■ What the exercise asks
Every line holding the string "Piala" is to be copied from the entries below.

===== Available data =====

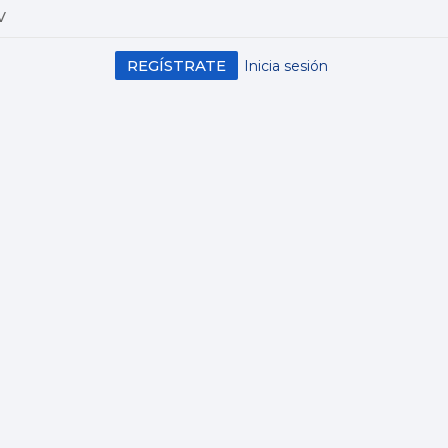
V
REGÍSTRATE
Inicia sesión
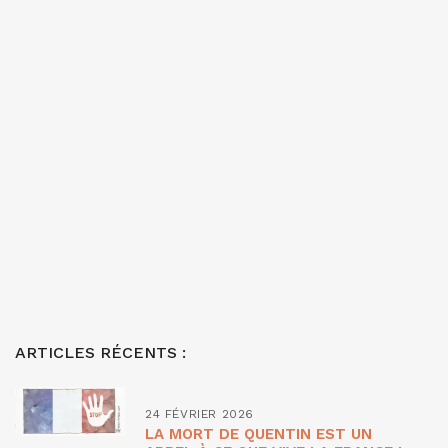
ARTICLES RÉCENTS :
24 FÉVRIER 2026
LA MORT DE QUENTIN EST UN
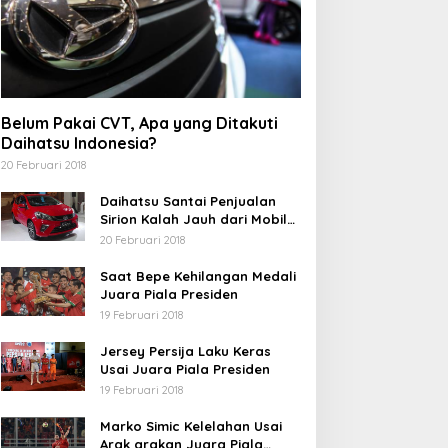
Belum Pakai CVT, Apa yang Ditakuti
Daihatsu Indonesia?
20 Februari 2018
Daihatsu Santai Penjualan
Sirion Kalah Jauh dari Mobil
LCGC
20 Februari 2018
Saat Bepe Kehilangan Medali
Juara Piala Presiden
19 Februari 2018
Jersey Persija Laku Keras
Usai Juara Piala Presiden
19 Februari 2018
Marko Simic Kelelahan Usai
Arak arakan Juara Piala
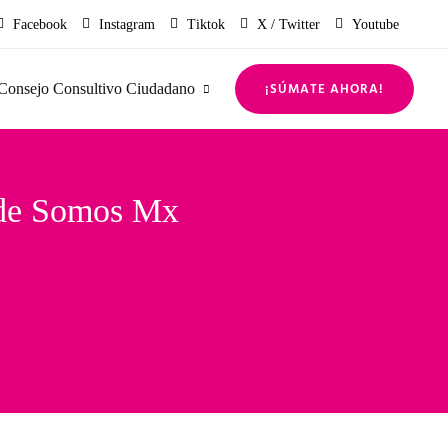
Facebook
Instagram
Tiktok
X / Twitter
Youtube
¡SÚMATE AHORA!
Consejo Consultivo Ciudadano
a de Somos Mx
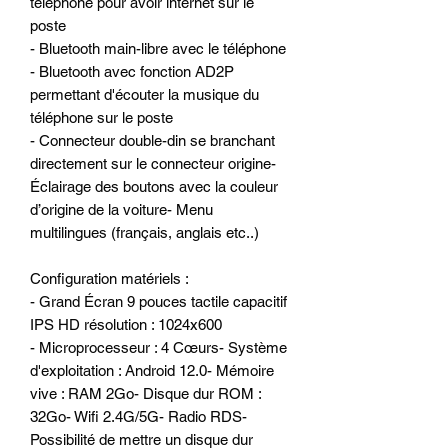
téléphone pour avoir internet sur le
poste
- Bluetooth main-libre avec le téléphone
- Bluetooth avec fonction AD2P
permettant d'écouter la musique du
téléphone sur le poste
- Connecteur double-din se branchant
directement sur le connecteur origine-
Éclairage des boutons avec la couleur
d’origine de la voiture- Menu
multilingues (français, anglais etc..)
Configuration matériels :
- Grand Écran 9 pouces tactile capacitif
IPS HD résolution : 1024x600
- Microprocesseur : 4 Cœurs- Système
d'exploitation : Android 12.0- Mémoire
vive : RAM 2Go- Disque dur ROM :
32Go- Wifi 2.4G/5G- Radio RDS-
Possibilité de mettre un disque dur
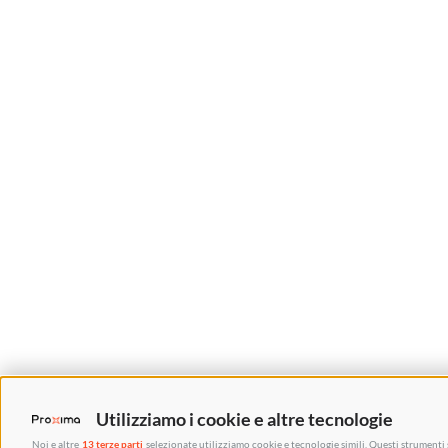
Utilizziamo i cookie e altre tecnologie
Noi e altre
13 terze parti
selezionate utilizziamo cookie e tecnologie simili. Questi strumenti 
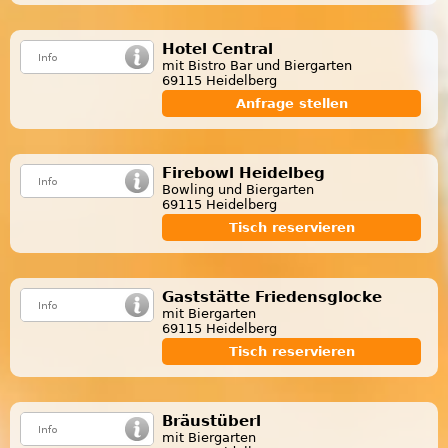
Hotel Central
mit Bistro Bar und Biergarten
69115 Heidelberg
Anfrage stellen
Firebowl Heidelbeg
Bowling und Biergarten
69115 Heidelberg
Tisch reservieren
Gaststätte Friedensglocke
mit Biergarten
69115 Heidelberg
Tisch reservieren
Bräustüberl
mit Biergarten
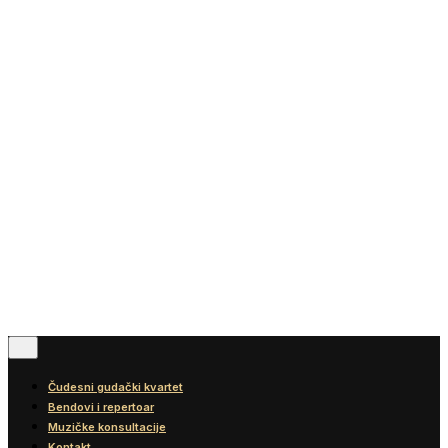
Vesti
Blog
Diskografija
Kontakt
© 2016-2026
Wonder Strings |
All rights reserved
Pratite nas
Čudesni gudački kvartet
Bendovi i repertoar
Muzičke konsultacije
Kontakt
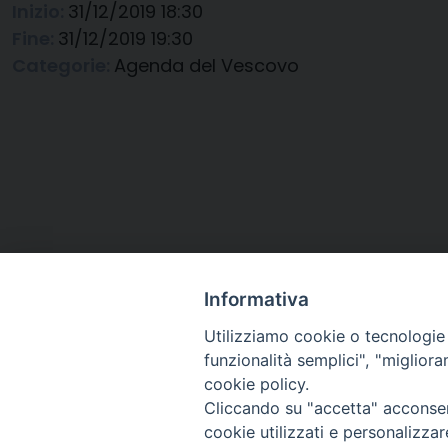
Inizio:
31/12/2019 18:30
Fine:
31/12/2019 19:30
Categorie:
Agenda del Vescovo
Informativa
Utilizziamo cookie o tecnologie s
funzionalità semplici", "miglior
cookie policy.
Cliccando su "accetta" acconsent
Arcidiocesi di Ravenna-
cookie utilizzati e personalizza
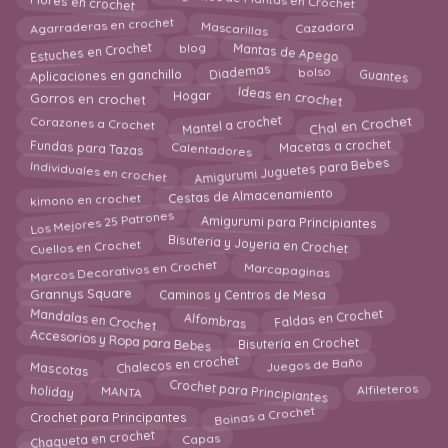
Colgantes de Plantas en Crochet
Flores en crochet
Agarraderas en crochet
Mascarillas
Cazadora
Mantas de Apego
Estuches en Crochet
blog
Guantes
Diademas
bolso
Aplicaciones en ganchillo
Ideas en crochet
Gorros en crochet
Hogar
Mantel a crochet
Chal en Crochet
Corazones a Crochet
Calentadores
Macetas a crochet
Fundas para Tazas
Amigurumi Juguetes para Bebes
Individuales en crochet
Cestas de Almacenamiento
kimono en crochet
Los Mejores 25 Patrones
Amigurumi para Principiantes
Bisuteria y Joyeria en Crochet
Cuellos en Crochet
Marcapaginas
Marcos Decorativos en Crochet
Grannys Square
Caminos y Centros de Mesa
Faldas en Crochet
Mandalas en Crochet
Alfombras
Accesorios y Ropa para Bebes
Bisutería en Crochet
Chalecos en crochet
Juegos de Baño
Mascotas
Crochet para Principiantes
MANTA
Alfileteros
holiday
Boinas a Crochet
Crochet para Principantes
Chaqueta en crochet
Capas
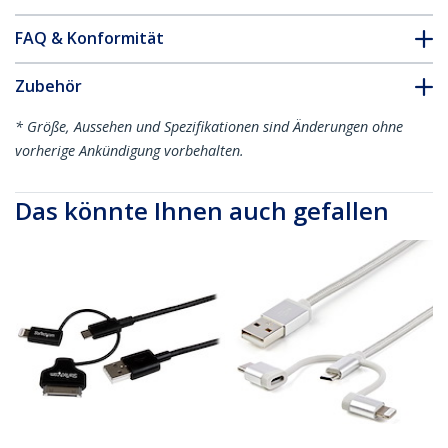
FAQ & Konformität
Zubehör
* Größe, Aussehen und Spezifikationen sind Änderungen ohne
vorherige Ankündigung vorbehalten.
Das könnte Ihnen auch gefallen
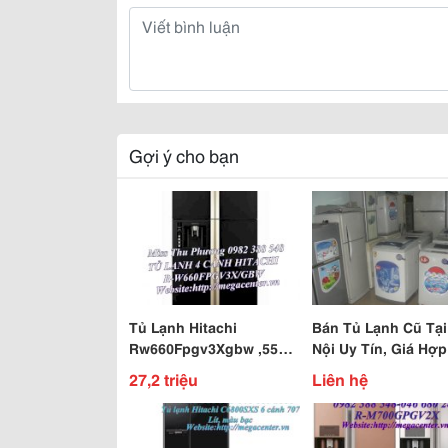
Gợi ý cho bạn
Tủ Lạnh Hitachi
Bán Tủ Lạnh Cũ Tại
Rw660Fpgv3Xgbw ,550L,
Nội Uy Tín, Giá Hợp
4 Cánh, Bảo Hành 1 Năm
Có Bảo Hành
27,2 triệu
Liên hệ
Chính Hãng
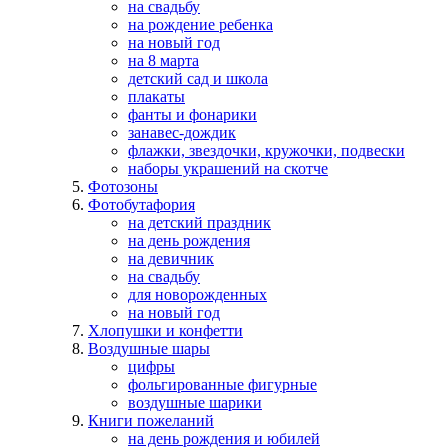
на свадьбу
на рождение ребенка
на новый год
на 8 марта
детский сад и школа
плакаты
фанты и фонарики
занавес-дождик
флажки, звездочки, кружочки, подвески
наборы украшений на скотче
Фотозоны
Фотобутафория
на детский праздник
на день рождения
на девичник
на свадьбу
для новорожденных
на новый год
Хлопушки и конфетти
Воздушные шары
цифры
фольгированные фигурные
воздушные шарики
Книги пожеланий
на день рождения и юбилей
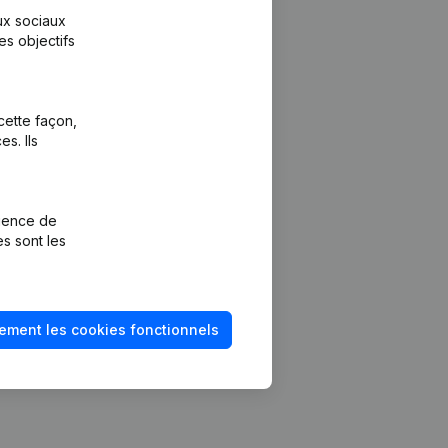
aux sociaux
es objectifs
cette façon,
s. Ils
Plateforme
vention de la
Intégrations
rience de
Intégrations
es sont les
mptes annuels
personnalisées
méro de TVA
Expérience de
paiement
solvabilité
ement les cookies fonctionnels
Contact
Tarifs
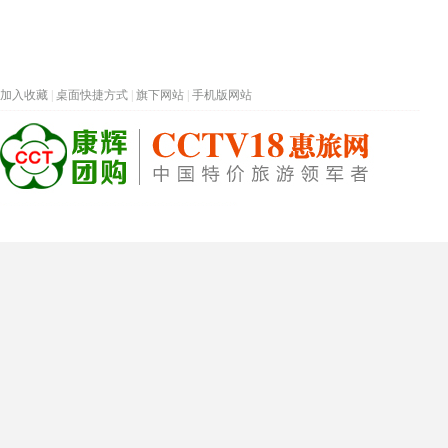
加入收藏
|
桌面快捷方式
|
旗下网站
|
手机版网站
热门旅游目的地
首页
春节专题
深圳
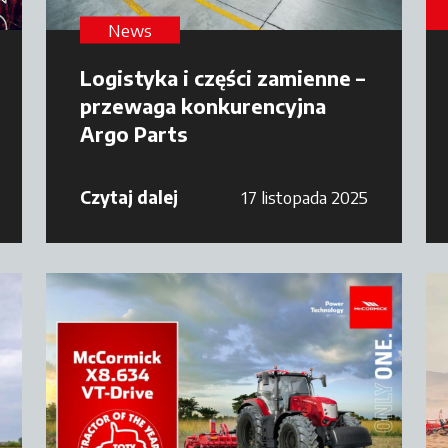
News
Logistyka i części zamienne –
przewaga konkurencyjna
Argo Parts
Czytaj dalej
17 listopada 2025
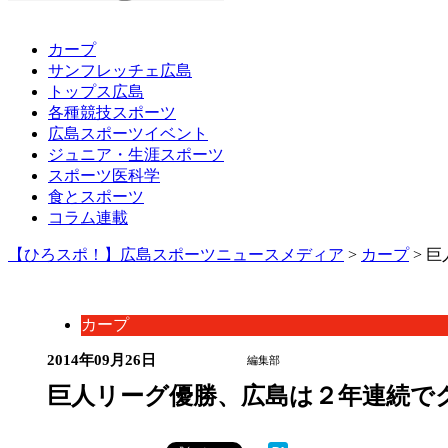
カープ
サンフレッチェ広島
トップス広島
各種競技スポーツ
広島スポーツイベント
ジュニア・生涯スポーツ
スポーツ医科学
食とスポーツ
コラム連載
【ひろスポ！】広島スポーツニュースメディア
>
カープ
> 
カープ
2014年09月26日
編集部
巨人リーグ優勝、広島は２年連続で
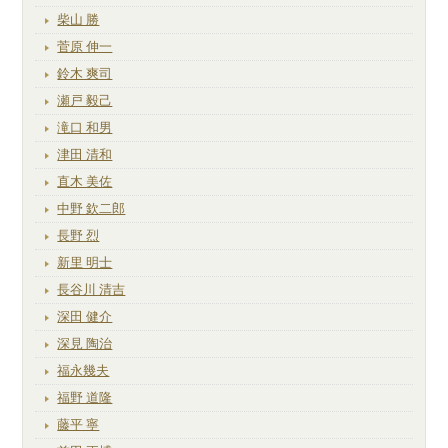
柴山 勝
菅原 伸一
鈴木 爽司
瀬戸 毅己
滝口 和男
津田 清和
直木 美佐
中野 欽二郎
長野 烈
新里 明士
長谷川 清吉
深田 健介
深見 陶治
福永幾夫
福野 道隆
藤平 寧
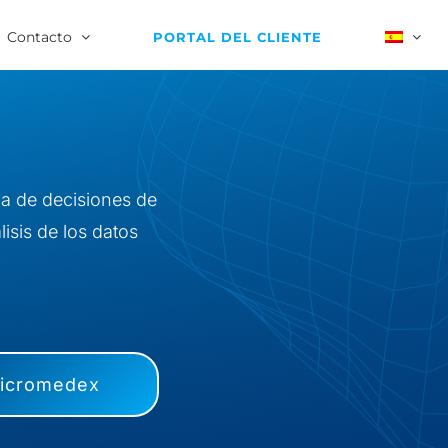
Contacto
PORTAL DEL CLIENTE
a de decisiones de
isis de los datos
icromedex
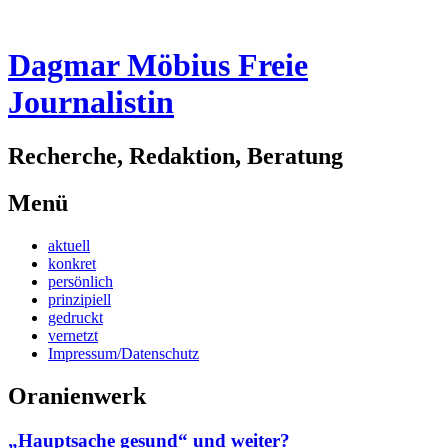
Dagmar Möbius Freie
Journalistin
Recherche, Redaktion, Beratung
Menü
Zum
aktuell
Inhalt
konkret
springen
persönlich
prinzipiell
gedruckt
vernetzt
Impressum/Datenschutz
Oranienwerk
„Hauptsache gesund“ und weiter?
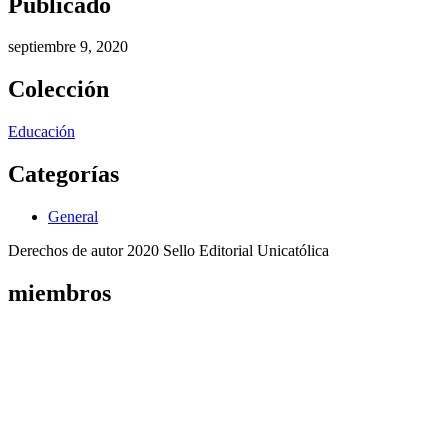
Publicado
septiembre 9, 2020
Colección
Educación
Categorías
General
Derechos de autor 2020 Sello Editorial Unicatólica
miembros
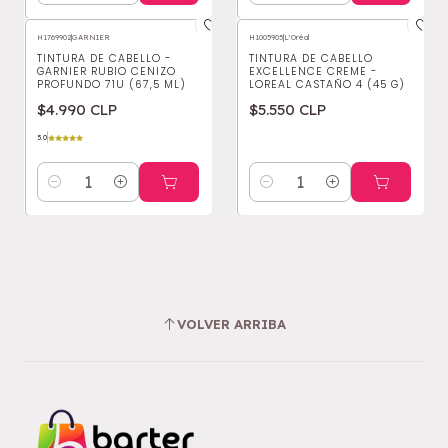
H1769902
|
GARNIER
H1005905
|
L'Oréal
TINTURA DE CABELLO -
TINTURA DE CABELLO
GARNIER RUBIO CENIZO
EXCELLENCE CREME -
PROFUNDO 71U (67,5 ML)
LOREAL CASTAÑO 4 (45 G)
$4.990 CLP
$5.550 CLP
5.0
Cantidad
Cantidad
VOLVER ARRIBA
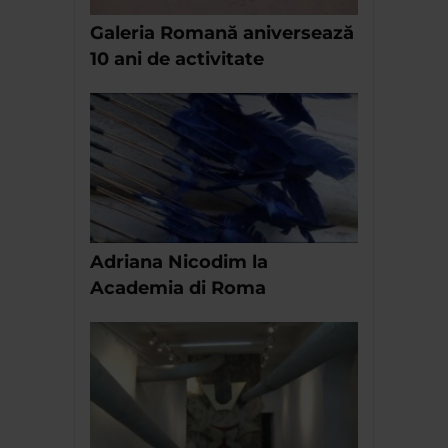
Galeria Romană aniversează
10 ani de activitate
Adriana Nicodim la
Academia di Roma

=====

■ Task answer
Juara Piala Presiden
Usai Juara Piala Presiden
Arak arakan Juara Piala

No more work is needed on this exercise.